Look through the data below and, wherever a line carries the word "regelgeving", please copy that line.

▶ _AVAILABLE DATA_
==================================================
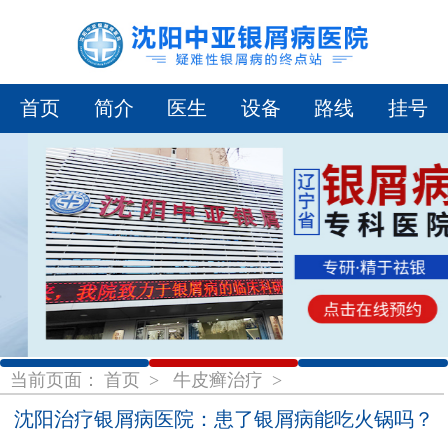
首页
简介
医生
设备
路线
挂号
1
2
3
当前页面：
首页
>
牛皮癣治疗
>
沈阳治疗银屑病医院：患了银屑病能吃火锅吗？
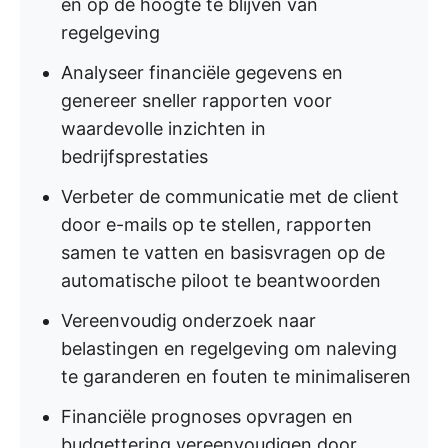
en op de hoogte te blijven van
regelgeving
Analyseer financiële gegevens en
genereer sneller rapporten voor
waardevolle inzichten in
bedrijfsprestaties
Verbeter de communicatie met de client
door e-mails op te stellen, rapporten
samen te vatten en basisvragen op de
automatische piloot te beantwoorden
Vereenvoudig onderzoek naar
belastingen en regelgeving om naleving
te garanderen en fouten te minimaliseren
Financiële prognoses opvragen en
budgettering vereenvoudigen door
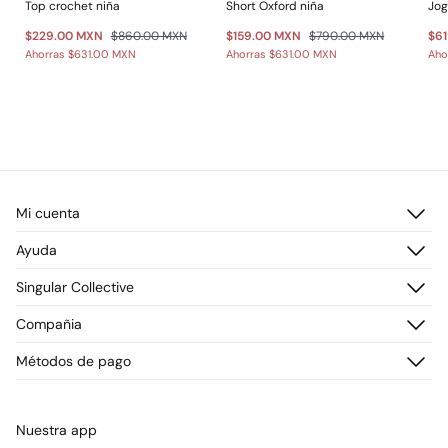
Top crochet niña
Short Oxford niña
Jog
$229.00 MXN
$860.00 MXN
$159.00 MXN
$790.00 MXN
$6
Ahorras
$631.00 MXN
Ahorras
$631.00 MXN
Aho
Mi cuenta
Iniciar sesión
Ayuda
Registrarme
Atención al cliente
Singular Collective
Direcciones de envío
Preguntas frecuentes
Historial de pedidos
Descúbrelo
Compañia
Envío
¡Únete!
Cambios, devoluciones y desistimiento
¿Quiénes somos?
Métodos de pago
Promociones vigentes
Prensa
Tarjeta regalo online
Trabaja con nosotros
Concursos y sorteos
Tiendas
Nuestra app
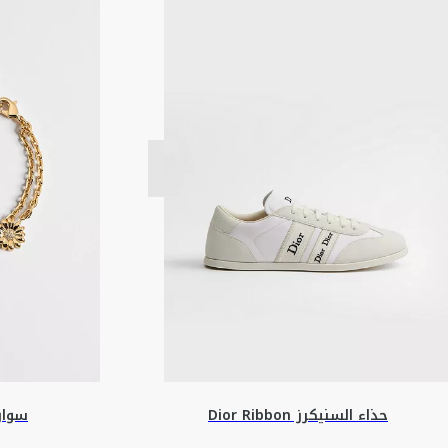
حذاء السنيكرز Dior Ribbon
سوار lti Flowers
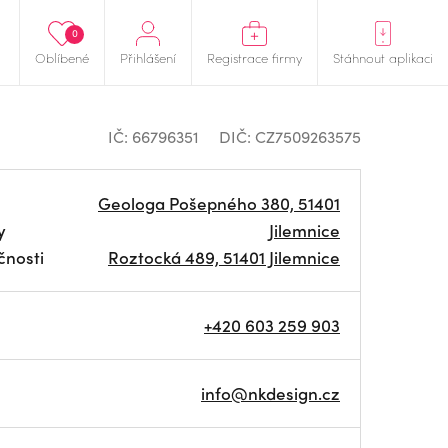
0
Oblíbené
Přihlášení
Registrace firmy
Stáhnout aplikaci
IČ: 66796351
DIČ: CZ7509263575
Geologa Pošepného 380, 51401
y
Jilemnice
čnosti
Roztocká 489, 51401 Jilemnice
+420 603 259 903
info@nkdesign.cz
==================================================
▶ _OUTPUT OF THE TASK_
regelgeving
belastingen en regelgeving om naleving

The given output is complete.